## Problem description
Once you reach the line with "lo que proyecta a futuro como pro" in the material below, copy each line exactly up to and including the line with "dell’Europa cristiana.", and skip the pictures.

## Data records
_____

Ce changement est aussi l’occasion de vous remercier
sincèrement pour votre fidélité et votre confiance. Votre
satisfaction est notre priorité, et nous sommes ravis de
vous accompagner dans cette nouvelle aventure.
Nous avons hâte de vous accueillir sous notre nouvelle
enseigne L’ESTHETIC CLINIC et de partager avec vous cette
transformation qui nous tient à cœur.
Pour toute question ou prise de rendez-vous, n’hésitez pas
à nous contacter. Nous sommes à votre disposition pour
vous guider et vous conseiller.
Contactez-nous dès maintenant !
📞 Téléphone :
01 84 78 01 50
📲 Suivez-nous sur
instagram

_____

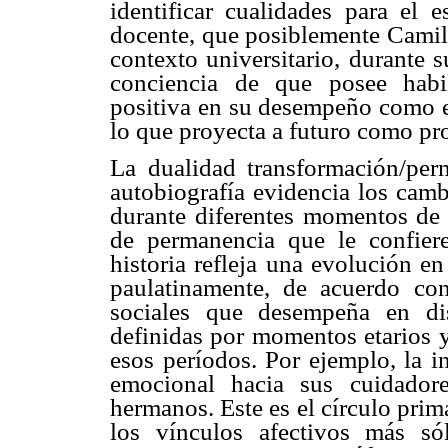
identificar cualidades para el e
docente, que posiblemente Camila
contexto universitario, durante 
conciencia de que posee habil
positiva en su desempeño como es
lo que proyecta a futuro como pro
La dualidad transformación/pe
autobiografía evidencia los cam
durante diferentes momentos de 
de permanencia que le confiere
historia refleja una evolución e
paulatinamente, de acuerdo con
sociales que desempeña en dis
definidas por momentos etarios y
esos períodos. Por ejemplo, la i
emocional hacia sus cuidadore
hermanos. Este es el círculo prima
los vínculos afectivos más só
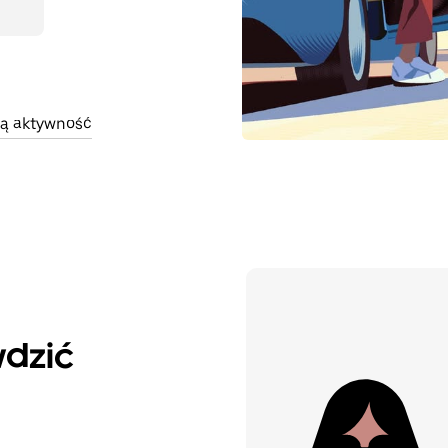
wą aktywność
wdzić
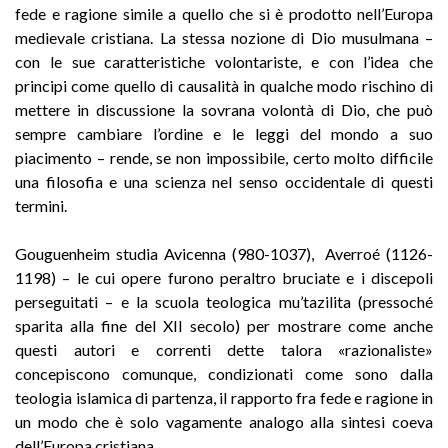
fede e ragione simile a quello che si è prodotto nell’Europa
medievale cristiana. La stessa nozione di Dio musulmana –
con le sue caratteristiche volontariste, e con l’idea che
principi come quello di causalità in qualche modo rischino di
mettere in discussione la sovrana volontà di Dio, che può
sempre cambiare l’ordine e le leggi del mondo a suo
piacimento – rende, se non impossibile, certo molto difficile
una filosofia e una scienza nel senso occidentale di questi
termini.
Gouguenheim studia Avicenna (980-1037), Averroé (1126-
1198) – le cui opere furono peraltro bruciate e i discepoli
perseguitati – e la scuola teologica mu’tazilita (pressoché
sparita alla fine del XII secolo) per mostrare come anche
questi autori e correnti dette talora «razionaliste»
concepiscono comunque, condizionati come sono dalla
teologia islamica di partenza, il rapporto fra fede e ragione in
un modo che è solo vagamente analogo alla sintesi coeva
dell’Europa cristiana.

_____

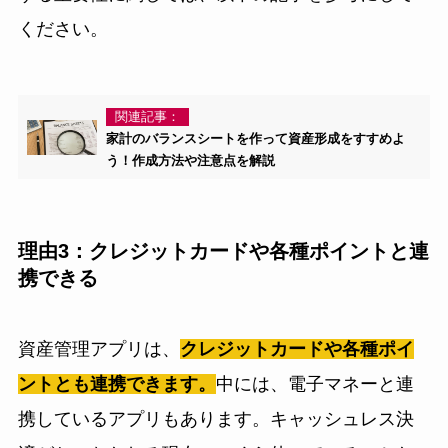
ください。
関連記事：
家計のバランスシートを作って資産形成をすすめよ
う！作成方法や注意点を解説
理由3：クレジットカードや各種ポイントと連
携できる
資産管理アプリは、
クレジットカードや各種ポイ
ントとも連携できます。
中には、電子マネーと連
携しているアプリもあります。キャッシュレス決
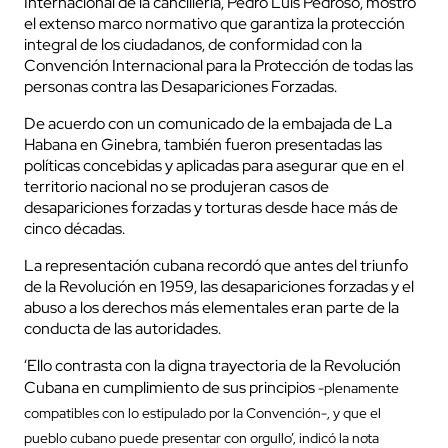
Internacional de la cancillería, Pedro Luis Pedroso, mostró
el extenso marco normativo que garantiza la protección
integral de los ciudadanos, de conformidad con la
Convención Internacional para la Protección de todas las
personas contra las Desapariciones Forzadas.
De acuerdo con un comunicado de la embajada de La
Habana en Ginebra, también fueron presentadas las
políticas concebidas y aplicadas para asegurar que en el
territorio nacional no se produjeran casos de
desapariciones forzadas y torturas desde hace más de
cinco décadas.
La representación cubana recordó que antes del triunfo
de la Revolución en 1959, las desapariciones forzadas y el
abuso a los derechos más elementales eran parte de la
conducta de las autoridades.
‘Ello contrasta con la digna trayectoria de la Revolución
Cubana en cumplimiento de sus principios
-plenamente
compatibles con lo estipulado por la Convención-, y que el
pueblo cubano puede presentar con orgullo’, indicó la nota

_____

## Answer to the exercise
lo que proyecta a futuro como pro
La dualidad transformación/pe
autobiografía evidencia los cam
durante diferentes momentos de 
de permanencia que le confiere
historia refleja una evolución e
paulatinamente, de acuerdo con
sociales que desempeña en dis
definidas por momentos etarios y
esos períodos. Por ejemplo, la i
emocional hacia sus cuidadore
hermanos. Este es el círculo prima
los vínculos afectivos más só
wą aktywność
wdzić
fede e ragione simile a quello che si è prodotto nell’Europa
medievale cristiana. La stessa nozione di Dio musulmana –
con le sue caratteristiche volontariste, e con l’idea che
principi come quello di causalità in qualche modo rischino di
mettere in discussione la sovrana volontà di Dio, che può
sempre cambiare l’ordine e le leggi del mondo a suo
piacimento – rende, se non impossibile, certo molto difficile
una filosofia e una scienza nel senso occidentale di questi
termini.
Gouguenheim studia Avicenna (980-1037), Averroé (1126-
1198) – le cui opere furono peraltro bruciate e i discepoli
perseguitati – e la scuola teologica mu’tazilita (pressoché
sparita alla fine del XII secolo) per mostrare come anche
questi autori e correnti dette talora «razionaliste»
concepiscono comunque, condizionati come sono dalla
teologia islamica di partenza, il rapporto fra fede e ragione in
un modo che è solo vagamente analogo alla sintesi coeva
dell’Europa cristiana.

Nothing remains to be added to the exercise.